Not to be dramatic, but it might be fair to say that the pandemic has put an end to the social lives of many people. Countless students found themselves cocooned at home with their parents and siblings for the first lockdown period. The easing of the restrictions during the summer months offered more opportunities for gathering with friends, though some may still have been apprehensive and limited social encounters as much as possible. For those who decided not to return to Dublin for the academic year, it is very possible that they may not have seen close friends or classmates for almost a year. There may be a fear that once the vaccines have been administered and confidence has been restored, that things may go from 0 to 100 on the social front. Though some may long for the spontaneity and revelry that comes with an unbridled social life, for others, the lack of house parties and nightclub outings and nights in overcrowded and bustling pubs may be viewed as a blessing.

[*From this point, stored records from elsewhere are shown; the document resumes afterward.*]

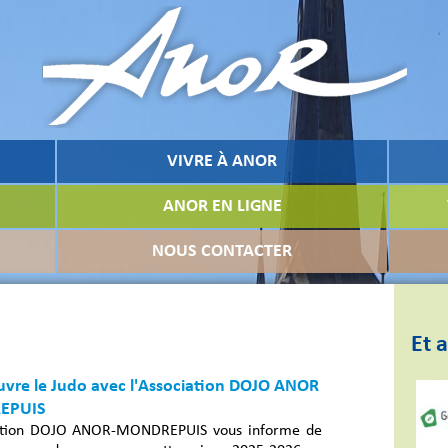
VIVRE À ANOR
ANOR EN LIGNE
NOUS CONTACTER
Et a
uvre le Judo avec l'Association DOJO ANOR
EPUIS
iation DOJO ANOR-MONDREPUIS vous informe de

Ultimately, none of us can predict with full certainty when normality will resume. There is also the awareness that really we won’t be returning to normality, but rather adjusting to yet another dreaded “new normal”. For one, masks are probably here to stay, and the days of sharing water bottles at your football training may be condemned to the past. We all hope for an emergence from the difficulties we have endured over the past year, and hope for positive changes to occur as quickly as possible. Yet, at the same time, there may be a lingering strange nostalgia for this strange limbo period in our lives, when we were united together as one, and life slowed down and became a little bit quieter, and a little bit simpler. If it takes you a little while to adjust and ease yourself back into the bustle of a post-pandemic life, rest assured, that there is no shame in that.